_EXERCISE BRIEF_
Wherever the string "Process" appears in the records, return the line that holds it.

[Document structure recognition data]
+++++

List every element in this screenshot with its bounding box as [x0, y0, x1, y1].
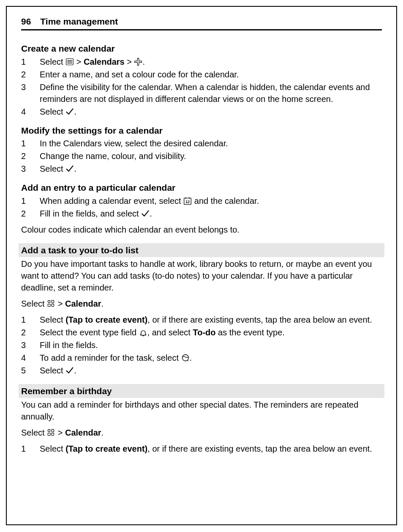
step-text: Fill in the fields, and select . — [40, 208, 382, 219]
step-number: 2 — [21, 326, 40, 338]
step-text: Select . — [40, 106, 382, 118]
step-number: 2 — [21, 69, 40, 80]
step-text: Select the event type field , and select… — [40, 326, 382, 338]
list-item: 2 Fill in the fields, and select . — [21, 208, 382, 219]
heading-add-entry: Add an entry to a particular calendar — [21, 181, 382, 194]
list-birthday: 1 Select (Tap to create event), or if th… — [21, 443, 382, 455]
intro-add-task: Do you have important tasks to handle at… — [21, 258, 382, 293]
step-number: 4 — [21, 352, 40, 364]
list-create-calendar: 1 Select > Calendars > . 2 Enter a name,… — [21, 56, 382, 118]
step-text: Select . — [40, 365, 382, 376]
apps-icon — [47, 299, 55, 308]
list-item: 2 Select the event type field , and sele… — [21, 326, 382, 338]
step-number: 4 — [21, 106, 40, 118]
step-text: Select (Tap to create event), or if ther… — [40, 443, 382, 455]
step-number: 3 — [21, 339, 40, 351]
step-number: 1 — [21, 56, 40, 68]
step-number: 3 — [21, 163, 40, 175]
step-number: 1 — [21, 137, 40, 149]
heading-add-task: Add a task to your to-do list — [19, 243, 384, 257]
step-text: Select > Calendars > . — [40, 56, 382, 68]
list-item: 3 Define the visibility for the calendar… — [21, 81, 382, 105]
heading-create-calendar: Create a new calendar — [21, 42, 382, 55]
page-header: 96Time management — [21, 15, 382, 30]
step-text: Select . — [40, 163, 382, 175]
intro-birthday: You can add a reminder for birthdays and… — [21, 399, 382, 422]
bell-icon — [139, 328, 147, 337]
list-item: 1 Select (Tap to create event), or if th… — [21, 314, 382, 326]
step-text: Change the name, colour, and visibility. — [40, 150, 382, 162]
list-item: 3 Fill in the fields. — [21, 339, 382, 351]
list-add-task: 1 Select (Tap to create event), or if th… — [21, 314, 382, 376]
list-item: 2 Enter a name, and set a colour code fo… — [21, 69, 382, 80]
step-number: 2 — [21, 150, 40, 162]
step-number: 1 — [21, 314, 40, 326]
list-item: 4 To add a reminder for the task, select… — [21, 352, 382, 364]
step-text: Enter a name, and set a colour code for … — [40, 69, 382, 80]
checkmark-icon — [65, 165, 74, 173]
list-item: 1 Select > Calendars > . — [21, 56, 382, 68]
heading-modify-calendar: Modify the settings for a calendar — [21, 124, 382, 137]
checkmark-icon — [65, 107, 74, 116]
step-text: Select (Tap to create event), or if ther… — [40, 314, 382, 326]
select-path-todo: Select > Calendar. — [21, 298, 382, 310]
chapter-title: Time management — [40, 16, 118, 26]
list-item: 1 When adding a calendar event, select a… — [21, 195, 382, 207]
step-number: 2 — [21, 208, 40, 219]
checkmark-icon — [65, 366, 74, 375]
list-item: 1 In the Calendars view, select the desi… — [21, 137, 382, 149]
menu-icon — [65, 58, 74, 66]
list-item: 3 Select . — [21, 163, 382, 175]
step-text: Define the visibility for the calendar. … — [40, 81, 382, 105]
step-number: 5 — [21, 365, 40, 376]
list-item: 5 Select . — [21, 365, 382, 376]
list-modify-calendar: 1 In the Calendars view, select the desi… — [21, 137, 382, 175]
list-item: 2 Change the name, colour, and visibilit… — [21, 150, 382, 162]
checkmark-icon — [141, 209, 150, 218]
step-text: To add a reminder for the task, select . — [40, 352, 382, 364]
step-text: Fill in the fields. — [40, 339, 382, 351]
document-page: 96Time management Create a new calendar … — [6, 6, 397, 525]
select-path-birthday: Select > Calendar. — [21, 427, 382, 439]
page-number: 96 — [21, 16, 31, 26]
plus-icon — [134, 58, 142, 66]
reminder-icon — [181, 354, 190, 362]
list-item: 1 Select (Tap to create event), or if th… — [21, 443, 382, 455]
step-text: In the Calendars view, select the desire… — [40, 137, 382, 149]
step-number: 1 — [21, 195, 40, 207]
list-item: 4 Select . — [21, 106, 382, 118]
apps-icon — [47, 428, 55, 437]
note-colour-codes: Colour codes indicate which calendar an … — [21, 224, 382, 236]
step-number: 3 — [21, 81, 40, 93]
step-text: When adding a calendar event, select and… — [40, 195, 382, 207]
step-number: 1 — [21, 443, 40, 455]
list-add-entry: 1 When adding a calendar event, select a… — [21, 195, 382, 219]
calendar-12-icon — [183, 197, 192, 205]
heading-birthday: Remember a birthday — [19, 384, 384, 398]
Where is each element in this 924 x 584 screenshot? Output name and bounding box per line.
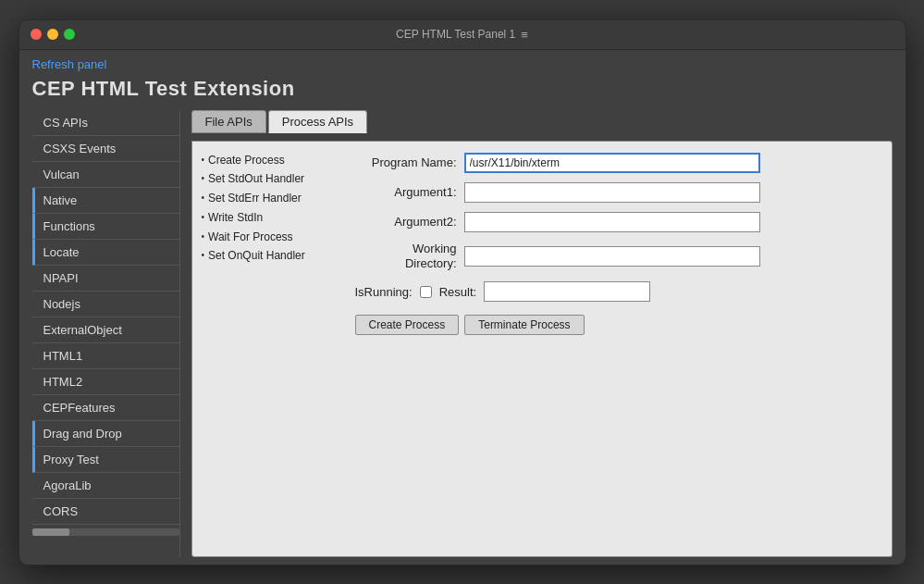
form-row-program-name: Program Name: [355,153,877,173]
maximize-button[interactable] [64,29,75,40]
menu-icon[interactable]: ≡ [521,28,528,42]
tab-bar: File APIs Process APIs [191,110,893,133]
terminate-process-button[interactable]: Terminate Process [464,315,584,335]
sidebar-item-cepfeatures[interactable]: CEPFeatures [32,395,179,421]
traffic-lights [31,29,75,40]
sidebar-item-cors[interactable]: CORS [32,499,179,525]
main-window: CEP HTML Test Panel 1 ≡ Refresh panel CE… [18,19,906,565]
list-item-label: Set StdOut Handler [208,171,304,187]
tab-file-apis[interactable]: File APIs [191,110,266,133]
sidebar-item-externalobject[interactable]: ExternalObject [32,317,179,343]
sidebar-item-native[interactable]: Native [32,188,179,214]
isrunning-label: IsRunning: [355,285,413,299]
sidebar-item-html2[interactable]: HTML2 [32,369,179,395]
button-row: Create Process Terminate Process [355,315,877,335]
panel-right: Program Name: Argument1: Argument2: [340,142,892,556]
tab-process-apis[interactable]: Process APIs [268,110,367,133]
window-title-text: CEP HTML Test Panel 1 [396,28,515,41]
sidebar-item-functions[interactable]: Functions [32,214,179,240]
bullet-icon: • [202,154,205,167]
sidebar-item-drag-and-drop[interactable]: Drag and Drop [32,421,179,447]
list-item-label: Create Process [208,153,285,168]
bullet-icon: • [202,230,205,243]
list-item-set-stderr[interactable]: • Set StdErr Handler [202,191,331,206]
sidebar-scrollbar[interactable] [32,528,179,536]
list-item-wait-for-process[interactable]: • Wait For Process [202,230,331,245]
list-item-set-onquit[interactable]: • Set OnQuit Handler [202,248,331,264]
main-area: CS APIs CSXS Events Vulcan Native Functi… [32,110,893,557]
panel: • Create Process • Set StdOut Handler • … [191,141,893,557]
list-item-label: Set StdErr Handler [208,191,302,206]
refresh-link[interactable]: Refresh panel [32,57,893,71]
form-row-argument2: Argument2: [355,212,877,232]
sidebar-item-vulcan[interactable]: Vulcan [32,162,179,188]
working-directory-label: WorkingDirectory: [355,242,457,273]
list-item-label: Wait For Process [208,230,293,245]
form-row-working-dir: WorkingDirectory: [355,242,877,273]
window-content: Refresh panel CEP HTML Test Extension CS… [19,50,906,565]
create-process-button[interactable]: Create Process [355,315,460,335]
bullet-icon: • [202,172,205,185]
sidebar-item-agoralib[interactable]: AgoraLib [32,473,179,499]
result-label: Result: [439,285,476,299]
form-row-isrunning: IsRunning: Result: [355,281,877,302]
sidebar-item-npapi[interactable]: NPAPI [32,266,179,292]
sidebar-item-proxy-test[interactable]: Proxy Test [32,447,179,473]
sidebar-item-nodejs[interactable]: Nodejs [32,292,179,317]
sidebar-scrollbar-thumb [32,528,69,536]
bullet-icon: • [202,192,205,205]
argument1-input[interactable] [464,182,760,203]
close-button[interactable] [31,29,42,40]
argument2-input[interactable] [464,212,760,232]
titlebar: CEP HTML Test Panel 1 ≡ [19,20,906,50]
argument2-label: Argument2: [355,215,457,229]
titlebar-title: CEP HTML Test Panel 1 ≡ [396,28,528,42]
sidebar-item-cs-apis[interactable]: CS APIs [32,110,179,136]
result-input[interactable] [484,281,650,302]
working-directory-input[interactable] [464,246,760,267]
bullet-icon: • [202,249,205,262]
isrunning-checkbox[interactable] [420,286,432,298]
sidebar: CS APIs CSXS Events Vulcan Native Functi… [32,110,180,557]
list-item-label: Write StdIn [208,210,263,226]
list-item-label: Set OnQuit Handler [208,248,305,264]
sidebar-item-html1[interactable]: HTML1 [32,343,179,369]
page-title: CEP HTML Test Extension [32,77,893,101]
form-row-argument1: Argument1: [355,182,877,203]
list-item-create-process[interactable]: • Create Process [202,153,331,168]
content-area: File APIs Process APIs • Create Process … [180,110,893,557]
bullet-icon: • [202,211,205,224]
sidebar-item-csxs-events[interactable]: CSXS Events [32,136,179,162]
sidebar-item-locate[interactable]: Locate [32,240,179,266]
program-name-input[interactable] [464,153,760,173]
program-name-label: Program Name: [355,155,457,169]
panel-left: • Create Process • Set StdOut Handler • … [192,142,340,556]
list-item-write-stdin[interactable]: • Write StdIn [202,210,331,226]
minimize-button[interactable] [47,29,58,40]
list-item-set-stdout[interactable]: • Set StdOut Handler [202,171,331,187]
argument1-label: Argument1: [355,185,457,199]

+++++

_ANSWER TO THE EXERCISE_
tab-bar: File APIs Process APIs [191,110,893,133]
terminate-process-button[interactable]: Terminate Process [464,315,584,335]
button-row: Create Process Terminate Process [355,315,877,335]
tab-process-apis[interactable]: Process APIs [268,110,367,133]
list-item-label: Create Process [208,153,285,168]
list-item-wait-for-process[interactable]: • Wait For Process [202,230,331,245]
panel: • Create Process • Set StdOut Handler • … [191,141,893,557]
list-item-label: Wait For Process [208,230,293,245]
create-process-button[interactable]: Create Process [355,315,460,335]
list-item-create-process[interactable]: • Create Process [202,153,331,168]
content-area: File APIs Process APIs • Create Process … [180,110,893,557]
panel-left: • Create Process • Set StdOut Handler • … [192,142,340,556]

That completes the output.